Siblings Babysitting

Any mom who has multiple kids has at some point thought, "Should I let them sit for each other, or will it turn into a WWF match?" Siblings sitting for siblings can be challenging, especially when there's no incentive for them to do the job right. But never fear — even the most stubborn big brother or sister can become a good babysitter with the right coaxing. Read on for tips on how to ensure that your siblings don't end up reenacting the Trojan Wars.

Establish authority
Often, when sibling sitting jobs go sour, it's because the sibling who is left in charge of the kids has not received enough authority or grown-up privileges in previous interactions with you, their parent. In order for the younger siblings to obey another sibling, they need to start seeing that sibling as an authority figure. The most credible way to establish this is through your actions. Find ways to let your kids know that, for instance, Cindy is now a "grown-up." This might mean letting her sit in the front seat of the car, upping her allowance or even just changing your tone of voice with her.
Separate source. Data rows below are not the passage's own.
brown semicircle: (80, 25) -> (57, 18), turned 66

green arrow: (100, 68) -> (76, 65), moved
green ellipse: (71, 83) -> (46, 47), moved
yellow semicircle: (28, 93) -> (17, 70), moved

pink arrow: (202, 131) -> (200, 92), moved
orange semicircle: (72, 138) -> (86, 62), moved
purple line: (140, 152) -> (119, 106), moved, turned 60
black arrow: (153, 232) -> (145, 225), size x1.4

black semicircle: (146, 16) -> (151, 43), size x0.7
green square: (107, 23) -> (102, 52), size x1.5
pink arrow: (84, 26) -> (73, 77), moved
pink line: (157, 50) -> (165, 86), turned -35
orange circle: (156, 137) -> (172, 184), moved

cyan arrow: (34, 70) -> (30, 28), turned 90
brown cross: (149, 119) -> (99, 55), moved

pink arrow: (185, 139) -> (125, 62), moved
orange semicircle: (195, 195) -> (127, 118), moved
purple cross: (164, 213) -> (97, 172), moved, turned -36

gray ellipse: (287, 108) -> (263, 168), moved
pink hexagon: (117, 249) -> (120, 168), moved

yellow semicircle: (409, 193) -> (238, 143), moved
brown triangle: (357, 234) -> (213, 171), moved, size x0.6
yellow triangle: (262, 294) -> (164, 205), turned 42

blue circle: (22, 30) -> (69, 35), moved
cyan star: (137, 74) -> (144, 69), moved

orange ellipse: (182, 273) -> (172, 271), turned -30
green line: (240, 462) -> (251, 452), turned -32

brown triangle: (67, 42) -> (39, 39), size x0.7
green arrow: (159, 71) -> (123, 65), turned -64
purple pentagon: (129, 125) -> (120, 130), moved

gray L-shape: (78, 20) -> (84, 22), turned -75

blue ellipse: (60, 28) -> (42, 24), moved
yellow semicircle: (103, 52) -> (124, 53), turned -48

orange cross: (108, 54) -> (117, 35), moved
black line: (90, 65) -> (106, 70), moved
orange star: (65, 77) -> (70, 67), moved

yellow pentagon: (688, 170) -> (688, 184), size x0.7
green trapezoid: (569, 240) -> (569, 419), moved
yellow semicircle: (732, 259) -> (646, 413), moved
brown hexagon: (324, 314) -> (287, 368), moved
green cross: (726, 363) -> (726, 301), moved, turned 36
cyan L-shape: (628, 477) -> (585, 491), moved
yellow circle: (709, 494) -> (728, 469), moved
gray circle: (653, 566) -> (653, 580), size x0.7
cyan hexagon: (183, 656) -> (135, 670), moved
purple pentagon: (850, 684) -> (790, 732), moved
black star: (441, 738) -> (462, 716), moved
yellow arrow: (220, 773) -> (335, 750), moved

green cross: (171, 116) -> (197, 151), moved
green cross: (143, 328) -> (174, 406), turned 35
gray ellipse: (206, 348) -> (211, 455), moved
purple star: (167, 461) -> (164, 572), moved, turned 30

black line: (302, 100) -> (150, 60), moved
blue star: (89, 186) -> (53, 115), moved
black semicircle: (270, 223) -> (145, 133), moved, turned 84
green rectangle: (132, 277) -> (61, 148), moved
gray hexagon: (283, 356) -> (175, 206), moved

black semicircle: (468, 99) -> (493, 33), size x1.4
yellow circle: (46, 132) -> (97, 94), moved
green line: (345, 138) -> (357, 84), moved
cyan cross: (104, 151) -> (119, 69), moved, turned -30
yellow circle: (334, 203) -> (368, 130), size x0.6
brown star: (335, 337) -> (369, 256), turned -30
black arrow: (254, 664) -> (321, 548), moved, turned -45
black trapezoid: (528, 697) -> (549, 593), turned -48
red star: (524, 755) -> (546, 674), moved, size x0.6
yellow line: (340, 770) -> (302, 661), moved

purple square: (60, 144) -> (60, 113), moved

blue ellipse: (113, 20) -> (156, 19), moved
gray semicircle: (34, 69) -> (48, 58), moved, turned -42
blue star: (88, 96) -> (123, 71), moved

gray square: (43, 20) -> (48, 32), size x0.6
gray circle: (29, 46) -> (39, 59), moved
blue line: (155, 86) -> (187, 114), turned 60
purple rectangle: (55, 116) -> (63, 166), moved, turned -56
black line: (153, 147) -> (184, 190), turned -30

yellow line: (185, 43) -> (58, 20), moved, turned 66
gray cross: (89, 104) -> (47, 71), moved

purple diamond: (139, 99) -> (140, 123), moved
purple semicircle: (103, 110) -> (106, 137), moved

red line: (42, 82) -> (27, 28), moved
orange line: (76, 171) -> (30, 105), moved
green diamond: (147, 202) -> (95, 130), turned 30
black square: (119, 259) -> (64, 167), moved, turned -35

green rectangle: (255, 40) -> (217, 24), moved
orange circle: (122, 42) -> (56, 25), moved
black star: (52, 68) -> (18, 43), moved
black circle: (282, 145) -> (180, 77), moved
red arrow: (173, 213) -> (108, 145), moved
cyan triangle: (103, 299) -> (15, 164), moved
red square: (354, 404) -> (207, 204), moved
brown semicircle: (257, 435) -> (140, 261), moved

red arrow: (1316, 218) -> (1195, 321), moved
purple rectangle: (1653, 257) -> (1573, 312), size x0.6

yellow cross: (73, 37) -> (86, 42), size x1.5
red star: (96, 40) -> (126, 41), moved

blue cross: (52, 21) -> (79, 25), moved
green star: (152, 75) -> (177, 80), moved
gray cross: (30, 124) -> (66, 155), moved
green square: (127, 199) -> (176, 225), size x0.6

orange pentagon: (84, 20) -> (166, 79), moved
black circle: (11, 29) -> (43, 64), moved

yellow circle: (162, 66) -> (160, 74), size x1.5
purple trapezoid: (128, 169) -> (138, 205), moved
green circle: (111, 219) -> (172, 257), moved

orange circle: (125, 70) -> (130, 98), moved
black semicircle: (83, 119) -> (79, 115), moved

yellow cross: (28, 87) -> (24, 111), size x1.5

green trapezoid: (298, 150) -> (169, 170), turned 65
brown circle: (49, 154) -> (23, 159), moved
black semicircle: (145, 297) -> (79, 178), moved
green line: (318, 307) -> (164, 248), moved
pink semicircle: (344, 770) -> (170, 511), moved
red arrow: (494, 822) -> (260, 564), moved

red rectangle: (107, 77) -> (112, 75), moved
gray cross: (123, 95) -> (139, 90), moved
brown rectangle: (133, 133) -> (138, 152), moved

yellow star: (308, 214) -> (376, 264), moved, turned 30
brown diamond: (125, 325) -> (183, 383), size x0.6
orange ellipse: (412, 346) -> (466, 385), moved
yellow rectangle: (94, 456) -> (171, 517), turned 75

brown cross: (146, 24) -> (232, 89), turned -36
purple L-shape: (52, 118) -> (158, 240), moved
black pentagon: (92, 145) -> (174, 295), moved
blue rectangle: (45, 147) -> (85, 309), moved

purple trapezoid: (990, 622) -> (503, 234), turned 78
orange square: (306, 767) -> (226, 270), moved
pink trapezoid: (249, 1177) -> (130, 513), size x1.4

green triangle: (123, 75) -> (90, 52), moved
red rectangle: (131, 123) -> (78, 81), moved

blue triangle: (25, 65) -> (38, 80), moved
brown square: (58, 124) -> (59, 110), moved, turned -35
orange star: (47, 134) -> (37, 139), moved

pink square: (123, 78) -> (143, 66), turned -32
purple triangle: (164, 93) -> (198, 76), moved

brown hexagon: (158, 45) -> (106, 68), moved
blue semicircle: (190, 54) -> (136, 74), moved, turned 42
If you don't establish for some time before the job that Cindy is in change of her younger siblings at age 12, and start treating her as such, two things will happen. First, the kids will walk all over her when you leave the house, and second, Cindy herself will revert to "kid mode" and be much more likely to yell back and start swinging when they act up with her. Kids who are treated like adults begin acting like adults. It's that simple.